Diagnosis of Myasthenia Gravis

In patients with the characteristic clinical features and history, it may be fairly simple to make a diagnosis of myasthenia gravis on clinical grounds. However, several conditions may mimic autoimmune myasthenia gravis, and these include other neuromuscular junction disorders (Botulism, Eaton Lambert syndrome, drug induced myasthenia gravis etc), metabolic and toxic myopathies and brain stem diseases. As such, an accurate diagnosis prior to initiating long-term therapy for myasthenia gravis is crucial.

Serologic testing for specific antibodies, clinical electrophysiology and edrophonium chloride (Tensilon) tests are available. If doubt still remains or specialized facilities are not available, the clinical response to anticholinesterase medication may be adopted. The available diagnostic and other complementary techniques are further elaborated:


Anti-Acetylcholine Receptor Antibody Test.


This is a blood test that has a high specificity. It is also relatively sensitive with 85% sensitivity in generalized MG and 60% sensitivity in ocular MG. It may not be a readily available test at some centres.

Edrophonium (Tensilon) Test


This is a short acting drug that is administered intravenously. It is useful to assess objectively weak muscles which show a transient improvement following the drug adminstration. However, there are potential risks of hypotension and bradycardia.


Electrophysiological Tests


These are tests that assess the neuromuscular junction and include repetitive nerve stimulation and single fibre electromyography. The latter in particular is highly sensitive but can also be abnormal in other neuromuscular conditions. In addition, they may not be readily performed in some centres.


Ice Pack Test


This test involves the application of a cold pack on a weak muscle typically the droopy eyelids.

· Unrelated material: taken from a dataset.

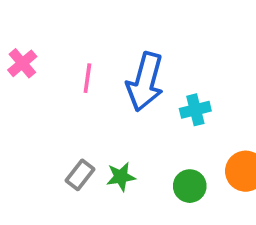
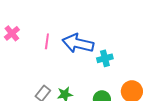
blue arrow: (145, 82) -> (78, 43), turned 88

Although sensitive (approximately 80%) for MG, the assessment is quite subjective.

Chest Imaging

This test is performed on all patients with MG to look for evidence of thymic enlargement which is sometimes associated in MG patients.

Pulmonary Function Testing


This test may be performed in MG patients who describe generalized symptoms, in particular any breathing symptoms. They may also be performed prior to any operative procedures to assess the lung function.


 4.1  Anti-Acetylcholine Receptor Antibody Test.

A special blood test that detect the presence of acetylcholine receptor antibodies. Most patients with myasthenia gravis have abnormally elevated levels of these antibodies, (approximately 85% of generalized myasthenia gravis and 60% of patients with ocular myasthenia gravis).This test is highly specific for MG.

 4.2  Edrophonium (Tensilon) Test

This approach requires the intravenous administration of edrophonium chloride or Tensilon(r), a drug that blocks the breakdown of acetylcholine and temporarily increases the levels of acetylcholine at the neuromuscular junction. The test is considered positive if there is a definite improvement in a documented weakness. However, the test can be positive in a variety of other conditions such as amyotrophic lateral sclerosis, poliomyelitis, peripheral neuropathies, brain stem lesions and even in normal people. In addition, there is a low risk of hypotension and bradycardia, and the test should only be performed when the diagnosis of myasthenia gravis is urgently needed.

 4.3  Repetitive Nerve Stimulation Test

This is an electrophysiological test that evaluates for specific muscle "fatigue" by repetitive nerve stimulation. This study records weakening muscle responses when the nerves are repetitively stimulated. Repetitive stimulation of a nerve may demonstrate decrements of the muscle action potential due to impaired nerve-to-muscle transmission. This test has a 65% sensitivity in generalized myasthenia gravis, but may be negative in ocular myasthenia gravis.

 4.4  Stimulated Single Fibre Electromyography

This is another form of an electrophysiological test, in which single muscle fibers are stimulated by electrical impulses and the action potentials generated are recorded with a fine electrode, allowing detection of impaired nerve-to-muscle transmissions. Muscle fibers in myasthenia gravis, as well as other neuromuscular disorders, do not respond as well to repeat electrical stimulation as compared to muscles from normal individuals. This is the most sensitive test for myasthenia gravis (approximately 95%) but false positives can occur, such as in peripheral neuropathies or motor neuron disease.

 4.5  Ice Pack Test

This is a test that can be utilized when ptosis is present, and consists of an application of an ice pack to the eyelid of the affected eyes.  Improvements in muscle weakness have been reported in 80% of cases. However, this test is somewhat subjective, and is rarely performed.

 4.6  Chest Imaging

Computed Tomography (CT) or Magnetic Resonance Imaging (MRI) diagnostic imaging modalities might be utilized to identify an abnormal thymus gland or the presence of a thymoma in patients with myasthenia gravis, or used to assess for residual or recurrent growths in patients with prior thymectomy but who deteriorate unexpectedly. This in itself is not a modality for the evaluation for myasthenia gravis, but to look for associated thymic complications.

 4.7  Pulmonary Function Testing

Pulmonary function testing measures the breathing strength and helps to predict whether respiration may fail and lead to a myasthenic crisis.